Yo veía a los dos hombres. El vagón no estaba muy lleno, todos los asientos ocupados y algunas personas de pie. Presencié toda la escena. Un hombre mayor, de unos sesenta años, con un abrigo oscuro, hacía gestos raros a un joven que llevaba una guitarra. Le guiñaba el ojo y lo provocaba. Incluso le hacía gestos con los dedos en forma de pistola, como si le disparara.
La cosa no parecía que iba a pasar de ahí, pero el joven tomó la iniciativa y le dijo en voz alta, tanto que se pudo oír en todo el vagón: “¡Y tú qué miras, tío, qué haces, a qué aspiras…!”. Y ahí se montó el follón. El viejo sacó una pistola de verdad, como de ésas que lleva Harry el Sucio en las películas, apuntó al joven con cuidado, recreándose en ello, y le disparó una, dos, tres veces.
El joven cayó como un saco delante de todos nosotros, y nos quedamos helados.

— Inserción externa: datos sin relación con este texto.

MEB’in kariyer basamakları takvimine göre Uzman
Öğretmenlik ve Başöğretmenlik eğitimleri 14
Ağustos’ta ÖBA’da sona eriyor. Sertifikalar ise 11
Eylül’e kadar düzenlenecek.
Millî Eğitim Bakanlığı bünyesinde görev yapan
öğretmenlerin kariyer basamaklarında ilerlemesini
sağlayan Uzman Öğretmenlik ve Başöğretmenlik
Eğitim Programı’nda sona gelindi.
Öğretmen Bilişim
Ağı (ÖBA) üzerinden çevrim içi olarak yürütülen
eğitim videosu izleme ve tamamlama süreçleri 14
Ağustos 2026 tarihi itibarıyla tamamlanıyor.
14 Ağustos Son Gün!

Pero a mí no se me ocurrió otra cosa que lanzarme sobre el tío para quitarle la pistola. Me pareció que aquello era tan canalla… Y fue cuando el tío me disparó. Una vez, dos… y luego me perdí.
Ahora tengo los ojos muy abiertos y veo una luz muy blanca, muy intensa encima de mí. Y oigo unas voces que gritan: “Lo estamos perdiendo. Lo estamos perdiendo. Se nos va. Se nos va…”.
Yo no sé adónde me voy, y tampoco tengo fuerza para preguntarlo, pero noto una sensación muy agradable, como de abandono.